Columns are missing in BatchData with Trino datasource

Hi everyone,

Here im trying to do validation with Trino connection. However it seems that GX are not recognizing or missing the columns information from table, because column type expectations are returning:
“exception_message”: “Error: The column “marketing_id” in BatchData does not exist.”, which i can assure you it exists because i did validator.head() and the column “marketing_id” does exist.

image

On the other hand, table type expectations like ExpectRowTableToBeBetween is working well

This is my code:

def get_asset(self, **kwargs):
        context = GXContextSingleton.get_context() #ephemeral context
        connection_string = f"trino://{user}@{endpoint}:{port}/{catalog}/{schema}"
        try:
            datasource = context.data_sources.get(name='my_trino_datasource')
        except:
            connect_args={
                "http_scheme": 'https',
                "verify": False,
                "auth": BasicAuthentication(user, password)
            }
            datasource : SQLDatasource = context.data_sources.add_sql(
                name='my_trino_datasource',
                connection_string=connection_string,
                kwargs = {"connect_args": connect_args}
            )
        
        table_name = f"{schema}.{self.raw_table_name}"
        try:
            table_asset = datasource.get_asset(table_name)
        except Exception as e:
            print(str(e))
            table_asset = datasource.add_table_asset(
                name=table_name, 
                table_name=table_name
            )

        return table_asset
    
    def validate(self, table_asset: TableAsset, raw_table_name: str, stage: str):
        context = GXContextSingleton.get_context()
        suite = get_suite(table_name=raw_table_name, stage=stage)
        try:
            batch_request = table_asset.build_batch_request()
            validator = context.get_validator(batch_request=batch_request, expectation_suite=suite)
            print(validator.head())
            results = validator.validate()
            return results
        except Exception as e:
            print(str(e))

Here is the expectation builder:

context = GXContextSingleton.get_context()

    try:
        suite = context.suites.get('suite')
        if suite:
            suite.expectations.clear()
    except:
        suite = context.suites.add(gx.ExpectationSuite('suite'))
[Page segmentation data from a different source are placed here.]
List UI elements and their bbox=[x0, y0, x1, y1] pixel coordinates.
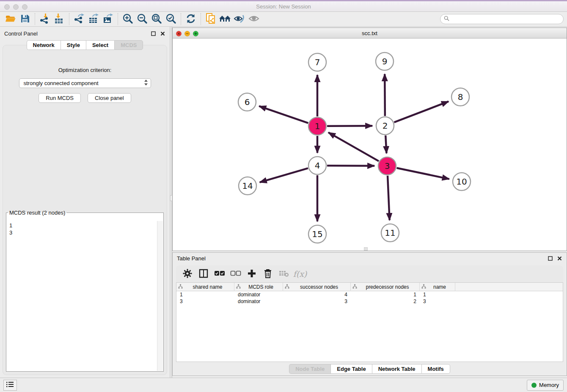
tab-network[interactable]: Network bbox=[27, 40, 61, 50]
graph-node-14[interactable]: 14 bbox=[239, 177, 256, 195]
deselect-all-columns-button[interactable] bbox=[228, 267, 243, 281]
graph-node-3[interactable]: 3 bbox=[378, 157, 396, 175]
table-row[interactable]: 1dominator411 bbox=[176, 291, 563, 298]
float-panel-button[interactable] bbox=[150, 30, 156, 36]
network-canvas[interactable]: 7968124314101511 bbox=[173, 39, 567, 251]
search-input[interactable] bbox=[451, 16, 560, 22]
edge-3-10[interactable] bbox=[397, 168, 449, 179]
zoom-out-button[interactable] bbox=[135, 13, 149, 25]
select-all-columns-button[interactable] bbox=[212, 267, 227, 281]
cell-successor-nodes[interactable]: 3 bbox=[283, 298, 351, 305]
home-button[interactable] bbox=[218, 13, 232, 25]
cell-shared-name[interactable]: 1 bbox=[176, 291, 234, 298]
tab-node-table[interactable]: Node Table bbox=[289, 364, 330, 374]
tab-edge-table[interactable]: Edge Table bbox=[330, 364, 372, 374]
network-minimize-button[interactable] bbox=[184, 30, 190, 38]
graph-node-4[interactable]: 4 bbox=[308, 157, 326, 174]
delete-column-button[interactable] bbox=[261, 267, 275, 281]
column-header-shared-name[interactable]: shared name bbox=[176, 283, 234, 291]
tab-mcds[interactable]: MCDS bbox=[114, 40, 143, 50]
close-panel-button[interactable]: Close panel bbox=[88, 93, 131, 103]
import-table-button[interactable] bbox=[52, 13, 66, 25]
export-table-button[interactable] bbox=[86, 13, 101, 25]
close-panel-icon-button[interactable] bbox=[160, 30, 165, 36]
cell-name[interactable]: 1 bbox=[420, 291, 455, 298]
network-zoom-button[interactable] bbox=[193, 30, 198, 38]
edge-3-11[interactable] bbox=[388, 176, 390, 220]
tab-select[interactable]: Select bbox=[86, 40, 114, 50]
edge-1-2[interactable] bbox=[327, 126, 372, 126]
network-view-window: scc.txt 7968124314101511 bbox=[172, 28, 567, 251]
task-history-button[interactable] bbox=[3, 380, 17, 391]
edge-2-8[interactable] bbox=[394, 102, 448, 122]
cell-successor-nodes[interactable]: 4 bbox=[283, 291, 351, 298]
column-header-predecessor-nodes[interactable]: predecessor nodes bbox=[351, 283, 420, 291]
zoom-in-button[interactable] bbox=[121, 13, 135, 25]
column-view-button[interactable] bbox=[196, 267, 211, 281]
graph-node-9[interactable]: 9 bbox=[376, 52, 394, 70]
save-session-button[interactable] bbox=[18, 13, 32, 25]
open-session-button[interactable] bbox=[3, 13, 18, 25]
canvas-scroll-nub[interactable] bbox=[364, 247, 368, 251]
network-file-button[interactable] bbox=[204, 13, 218, 25]
zoom-selected-button[interactable] bbox=[164, 13, 178, 25]
graph-node-6[interactable]: 6 bbox=[238, 93, 256, 111]
table-settings-button[interactable] bbox=[180, 267, 195, 281]
graph-node-10[interactable]: 10 bbox=[453, 173, 471, 190]
export-image-button[interactable] bbox=[101, 13, 115, 25]
network-graph[interactable]: 7968124314101511 bbox=[173, 39, 567, 251]
cell-mcds-role[interactable]: dominator bbox=[234, 298, 283, 305]
graph-node-7[interactable]: 7 bbox=[308, 53, 326, 71]
tab-style[interactable]: Style bbox=[61, 40, 86, 50]
hide-details-button[interactable] bbox=[232, 13, 247, 25]
delete-table-button[interactable] bbox=[277, 267, 291, 281]
graph-node-11[interactable]: 11 bbox=[381, 224, 399, 242]
graph-node-8[interactable]: 8 bbox=[451, 88, 469, 106]
network-close-button[interactable] bbox=[176, 30, 182, 38]
memory-button[interactable]: Memory bbox=[527, 380, 564, 391]
title-bar: Session: New Session bbox=[0, 0, 567, 12]
cell-predecessor-nodes[interactable]: 1 bbox=[351, 291, 420, 298]
column-header-name[interactable]: name bbox=[420, 283, 455, 291]
cell-predecessor-nodes[interactable]: 2 bbox=[351, 298, 420, 305]
tab-motifs[interactable]: Motifs bbox=[421, 364, 450, 374]
export-network-button[interactable] bbox=[72, 13, 86, 25]
result-scrollbar[interactable] bbox=[157, 221, 163, 371]
refresh-layout-button[interactable] bbox=[184, 13, 198, 25]
optimization-criterion-select[interactable]: strongly connected component bbox=[19, 78, 151, 88]
workspace: Control Panel NetworkStyleSelectMCDS Opt… bbox=[0, 27, 567, 378]
close-table-panel-button[interactable] bbox=[556, 255, 562, 261]
graph-node-1[interactable]: 1 bbox=[308, 117, 326, 135]
edge-1-6[interactable] bbox=[259, 106, 308, 123]
graph-node-15[interactable]: 15 bbox=[308, 225, 326, 243]
run-mcds-button[interactable]: Run MCDS bbox=[39, 93, 81, 103]
import-network-button[interactable] bbox=[38, 13, 52, 25]
splitter-handle[interactable] bbox=[170, 195, 172, 201]
show-details-button[interactable] bbox=[247, 13, 261, 25]
edge-4-14[interactable] bbox=[260, 168, 308, 182]
column-header-mcds-role[interactable]: MCDS role bbox=[234, 283, 283, 291]
edge-4-3[interactable] bbox=[327, 166, 374, 166]
svg-text:7: 7 bbox=[315, 57, 320, 67]
edge-2-9[interactable] bbox=[385, 74, 385, 116]
graph-node-2[interactable]: 2 bbox=[376, 117, 394, 135]
search-field[interactable] bbox=[440, 14, 564, 24]
panel-splitter[interactable] bbox=[170, 27, 172, 378]
close-window-button[interactable] bbox=[4, 4, 10, 10]
tab-network-table[interactable]: Network Table bbox=[372, 364, 421, 374]
cell-mcds-role[interactable]: dominator bbox=[234, 291, 283, 298]
cell-shared-name[interactable]: 3 bbox=[176, 298, 234, 305]
function-builder-button[interactable]: f(x) bbox=[293, 267, 307, 281]
float-table-panel-button[interactable] bbox=[547, 255, 553, 261]
column-edit-icon bbox=[178, 284, 183, 290]
zoom-fit-button[interactable] bbox=[149, 13, 164, 25]
minimize-window-button[interactable] bbox=[13, 4, 19, 10]
column-header-successor-nodes[interactable]: successor nodes bbox=[283, 283, 351, 291]
edge-2-3[interactable] bbox=[385, 135, 386, 153]
cell-name[interactable]: 3 bbox=[420, 298, 455, 305]
edge-3-1[interactable] bbox=[328, 133, 379, 161]
application-window: Session: New Session bbox=[0, 0, 567, 392]
table-row[interactable]: 3dominator323 bbox=[176, 298, 563, 305]
zoom-window-button[interactable] bbox=[22, 4, 28, 10]
add-column-button[interactable] bbox=[245, 267, 259, 281]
    suite.add_expectation(gx.expectations.ExpectTableRowCountToBeBetween(min_value=0, meta={"name": "row_count_expectation"}))
    suite.add_expectation(gx.expectations.ExpectTableColumnsToMatchSet(column_set=['created_at', 'updated_at', 'is_deleted', 'inserted_date'], meta={"name": "mandatory_column_expectation"}))
    suite.add_expectation(gx.expectations.ExpectColumnValuesToBeUnique(column=pk, meta={"name": "pk_unique_expectation"}))
    suite.add_expectation(gx.expectations.ExpectColumnValuesToNotBeNull(column=pk, meta={"name": "pk_not_null_expectation"}))
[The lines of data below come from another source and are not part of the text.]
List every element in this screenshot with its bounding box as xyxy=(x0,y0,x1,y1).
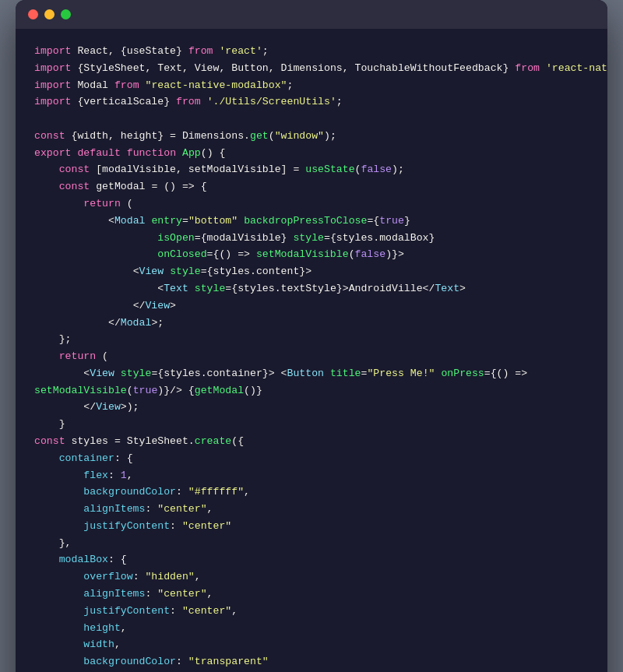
title-bar xyxy=(16,0,607,29)
maximize-dot[interactable] xyxy=(61,9,71,19)
minimize-dot[interactable] xyxy=(44,9,55,19)
code-content: import React, {useState} from 'react'; i… xyxy=(16,29,607,672)
close-dot[interactable] xyxy=(28,9,38,19)
code-editor-window: import React, {useState} from 'react'; i… xyxy=(16,0,607,672)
I also did validator.columns() and it returned a empty list

On the side note, I did have a problem with building the connection to Trino because it requires BasicAuthentication variable that is not JSON serializable and is blowing the GX yml file. Hence why im running the code in ephemeral context because it does not need to serialize the BasicAuthentication into JSON. Im not sure if this is related to the issue

Am i missing something? Any help would be appreciated, Thanks!
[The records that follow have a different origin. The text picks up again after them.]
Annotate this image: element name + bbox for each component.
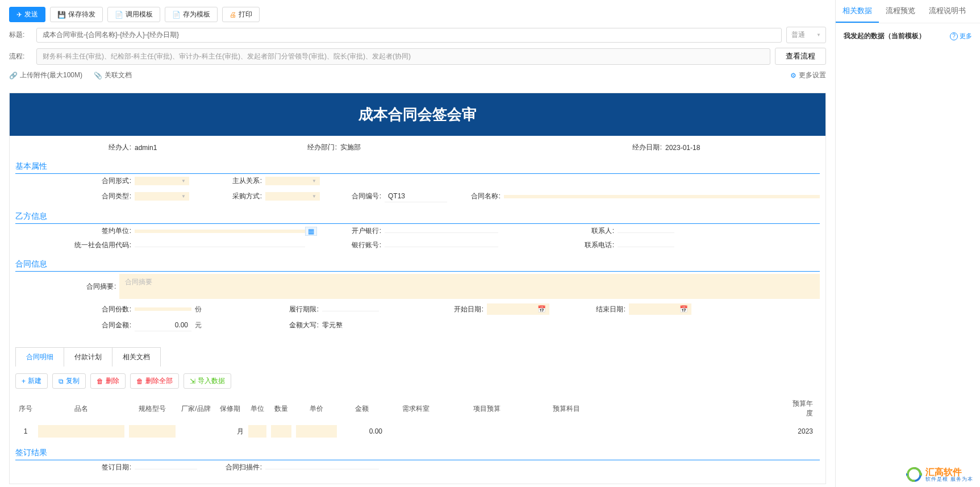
save-icon: 💾 bbox=[57, 11, 66, 19]
col-year: 预算年度 bbox=[786, 398, 820, 419]
summary-textarea[interactable]: 合同摘要 bbox=[119, 274, 820, 299]
more-link[interactable]: ?更多 bbox=[950, 32, 972, 40]
amount-label: 合同金额 bbox=[15, 320, 135, 330]
related-doc-link[interactable]: 📎关联文档 bbox=[94, 70, 132, 80]
tab-payment[interactable]: 付款计划 bbox=[64, 347, 112, 367]
title-input[interactable] bbox=[36, 28, 782, 43]
col-amount: 金额 bbox=[339, 403, 385, 415]
contract-name-input[interactable] bbox=[504, 195, 820, 198]
lookup-icon[interactable]: ▦ bbox=[305, 227, 317, 236]
bank-account-label: 银行账号 bbox=[333, 240, 385, 250]
col-unit: 单位 bbox=[246, 403, 269, 415]
cell-brand-input[interactable] bbox=[180, 425, 212, 438]
plus-icon: + bbox=[22, 377, 26, 385]
col-dept: 需求科室 bbox=[385, 403, 447, 415]
cell-year: 2023 bbox=[786, 426, 820, 436]
cell-budget-input[interactable] bbox=[449, 425, 524, 438]
cell-dept-input[interactable] bbox=[387, 425, 445, 438]
my-data-title: 我发起的数据（当前模板） bbox=[844, 31, 925, 41]
purchase-method-select[interactable]: ▼ bbox=[265, 192, 320, 201]
contract-form-select[interactable]: ▼ bbox=[135, 177, 189, 185]
credit-code-input[interactable] bbox=[135, 243, 305, 247]
contract-type-select[interactable]: ▼ bbox=[135, 192, 189, 201]
col-qty: 数量 bbox=[269, 403, 294, 415]
view-flow-button[interactable]: 查看流程 bbox=[775, 48, 826, 65]
side-tab-preview[interactable]: 流程预览 bbox=[879, 0, 922, 23]
side-tab-guide[interactable]: 流程说明书 bbox=[922, 0, 973, 23]
end-date-input[interactable]: 📅 bbox=[629, 303, 691, 315]
amount-unit: 元 bbox=[191, 320, 205, 330]
help-icon: ? bbox=[950, 32, 958, 40]
section-partyb: 乙方信息 bbox=[15, 208, 820, 224]
flow-label: 流程: bbox=[9, 52, 32, 61]
copy-icon: ⧉ bbox=[59, 377, 64, 385]
scan-label: 合同扫描件 bbox=[208, 463, 265, 472]
contract-type-label: 合同类型 bbox=[15, 192, 135, 201]
contract-form-label: 合同形式 bbox=[15, 176, 135, 186]
template-icon: 📄 bbox=[115, 11, 123, 19]
chevron-down-icon: ▼ bbox=[312, 178, 316, 184]
cell-seq: 1 bbox=[15, 426, 36, 436]
phone-input[interactable] bbox=[618, 243, 674, 247]
scan-input[interactable] bbox=[265, 465, 379, 469]
send-icon: ✈ bbox=[16, 11, 22, 19]
save-template-button[interactable]: 📄存为模板 bbox=[165, 7, 218, 22]
col-budget: 项目预算 bbox=[447, 403, 527, 415]
period-input[interactable] bbox=[322, 307, 379, 311]
col-name: 品名 bbox=[36, 403, 127, 415]
sign-date-input[interactable] bbox=[135, 465, 197, 469]
load-template-button[interactable]: 📄调用模板 bbox=[107, 7, 160, 22]
cell-price-input[interactable] bbox=[296, 425, 337, 438]
contact-input[interactable] bbox=[618, 229, 674, 233]
cell-unit-input[interactable] bbox=[248, 425, 266, 438]
col-warranty: 保修期 bbox=[214, 403, 246, 415]
signing-unit-input[interactable] bbox=[135, 230, 305, 233]
bank-input[interactable] bbox=[385, 229, 498, 233]
cell-name-input[interactable] bbox=[38, 425, 124, 438]
relation-select[interactable]: ▼ bbox=[265, 177, 320, 185]
brand-logo: 汇高软件 软件是根 服务为本 bbox=[906, 467, 973, 482]
import-button[interactable]: ⇲导入数据 bbox=[184, 373, 231, 389]
priority-select[interactable]: 普通▼ bbox=[786, 27, 826, 43]
save-draft-button[interactable]: 💾保存待发 bbox=[50, 7, 103, 22]
bank-account-input[interactable] bbox=[385, 243, 498, 247]
cell-spec-input[interactable] bbox=[129, 425, 176, 438]
date-label: 经办日期 bbox=[552, 143, 665, 152]
tab-detail[interactable]: 合同明细 bbox=[15, 347, 64, 367]
logo-text-main: 汇高软件 bbox=[925, 468, 973, 477]
send-button[interactable]: ✈发送 bbox=[9, 7, 45, 22]
trash-icon: 🗑 bbox=[97, 377, 103, 385]
delete-button[interactable]: 🗑删除 bbox=[90, 373, 126, 389]
copies-unit: 份 bbox=[191, 305, 205, 314]
amount-input[interactable]: 0.00 bbox=[135, 319, 191, 331]
amount-cn-value: 零元整 bbox=[322, 320, 343, 330]
copies-label: 合同份数 bbox=[15, 305, 135, 314]
cell-warranty-unit: 月 bbox=[237, 427, 244, 435]
table-row[interactable]: 1 月 0.00 2023 bbox=[15, 422, 820, 441]
flow-display: 财务科-科主任(审批)、纪检部-科主任(审批)、审计办-科主任(审批)、发起者部… bbox=[36, 48, 770, 65]
col-spec: 规格型号 bbox=[127, 403, 178, 415]
handler-value: admin1 bbox=[135, 144, 157, 152]
col-seq: 序号 bbox=[15, 403, 36, 415]
col-price: 单价 bbox=[294, 403, 339, 415]
upload-attachment-link[interactable]: 🔗上传附件(最大100M) bbox=[9, 70, 82, 80]
more-settings-link[interactable]: ⚙更多设置 bbox=[790, 70, 826, 80]
delete-all-button[interactable]: 🗑删除全部 bbox=[130, 373, 179, 389]
amount-cn-label: 金额大写 bbox=[231, 320, 322, 330]
cell-subject-input[interactable] bbox=[529, 425, 604, 438]
phone-label: 联系电话 bbox=[527, 240, 618, 250]
logo-text-sub: 软件是根 服务为本 bbox=[925, 477, 973, 482]
dept-value: 实施部 bbox=[340, 143, 361, 152]
cell-qty-input[interactable] bbox=[271, 425, 291, 438]
new-button[interactable]: +新建 bbox=[15, 373, 48, 389]
date-value: 2023-01-18 bbox=[665, 144, 700, 152]
copies-input[interactable] bbox=[135, 307, 191, 311]
section-result: 签订结果 bbox=[15, 444, 820, 460]
bank-label: 开户银行 bbox=[333, 226, 385, 236]
tab-docs[interactable]: 相关文档 bbox=[112, 347, 161, 367]
side-tab-data[interactable]: 相关数据 bbox=[836, 0, 879, 23]
cell-amount: 0.00 bbox=[339, 426, 385, 436]
copy-button[interactable]: ⧉复制 bbox=[52, 373, 86, 389]
start-date-input[interactable]: 📅 bbox=[487, 303, 549, 315]
print-button[interactable]: 🖨打印 bbox=[222, 7, 260, 22]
Hi @Jace, I have some additional questions so we can try to repro the issue.

What version of GX Core are you using?
What type of catalog are you using for Trino?
What table format are you using for Trino?

Thanks!

the GX version is 1.6.3. I’m not sure about the catalog and format. The problem was solved by changing the table asset name. Previously in the code the table asset name was the same as the real table name in the database, maybe that somehow cause confusion or ambiguity.

anyway, thanks for the reply